When the three would get together, there was much talk of music and musicians, with discussion topics ranging from Leonard Cohen, Television, and Frank Black to Jackie Mittoo, Jimmy McGriff, and Mose Allison. After Brendan ended up playing keys on Gano’s 2002 solo release Hitting the Ground and between major studio film score projects (Fever PitchThe Heartbreak Kid), the Ryans started handing off instrumentals to Gordon, who’d come up with lyrics and ideas for the music. Thus began a mailbox-centered collaboration that would last, literally, for years.

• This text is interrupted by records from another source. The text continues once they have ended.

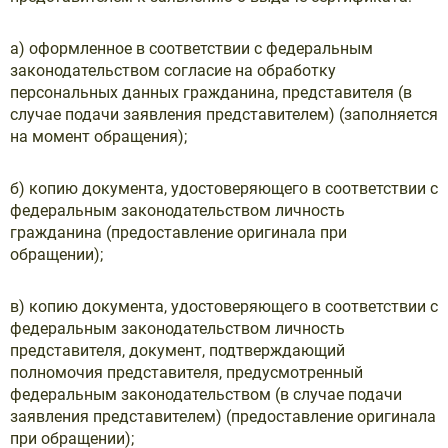
а) оформленное в соответствии с федеральным
законодательством согласие на обработку
персональных данных гражданина, представителя (в
случае подачи заявления представителем) (заполняется
на момент обращения);
б) копию документа, удостоверяющего в соответствии с
федеральным законодательством личность
гражданина (предоставление оригинала при
обращении);
в) копию документа, удостоверяющего в соответствии с
федеральным законодательством личность
представителя, документ, подтверждающий
полномочия представителя, предусмотренный
федеральным законодательством (в случае подачи
заявления представителем) (предоставление оригинала
при обращении);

It was the performance of the song “Under the Sun,” one of the first joint efforts from Gano and the Ryans (as for whether the “Sun” part was coincidence, subconscious, or intentional – again, we’ll let you decide), at a 9/11 benefit concert that really got things rolling as far as making a record together. Eventually, they’d team up to create close to 40 songs, with 12 making the final cut for the Under the Sun album. Perhaps taking its cue from those wide-reaching music discussions, the record is a parade of styles, with the off-kilter Yiddish-gospel groove of “Oholah Oholibah”careening against the multi-mood, gradually building “Still Suddenly Here,” while “Hired Gun” could pass for altcountry in the GanoRyan world and “Wave and Water” is all Heads-y world-jangle.

“That just came naturally; there wasn’t a plan for that,” says Gano of the record’s variety. “Songs just went in different directions.” Another of the earliest compositions, “Red,” is built around the recurring lines “One day your mother and my mother were hanging up clothes/My mother punched your mother right in the nose/What color blood came out?,” a version of “eenie meenie miney moe” that Gano had learned from his older sister growing up and that had stowed away in his brain all these years. The song, like most of its Under the Sun mates, rocks like a motherpuncher, albeit in a cranked-up Balkan wedding dance kind of way. And throughout, the rhythm section of drummer Frank Ferrer (Guns N’ Roses, Psychedelic Furs) and bassist Lonnie Hillyer (Maggie’s Dream, Bernie Worell) do nothing but impress.

Holding it all together are Gano’s signature voice and lyrical gifts, that one-two punch that made such an impression on a vacationing Billy Ryan. And Gano is thrilled with the results and the collaboration. “The different strengths that we have really come together in a very good way with this record and these songs,” he says. “This is not a side project, because Violent Femmes are over, so it’s not like this is the other thing for connoisseurs or somebody who really wants to dig into it. This is what I’m doing, as far as singing and writing and playing music. This is what I’m doing.”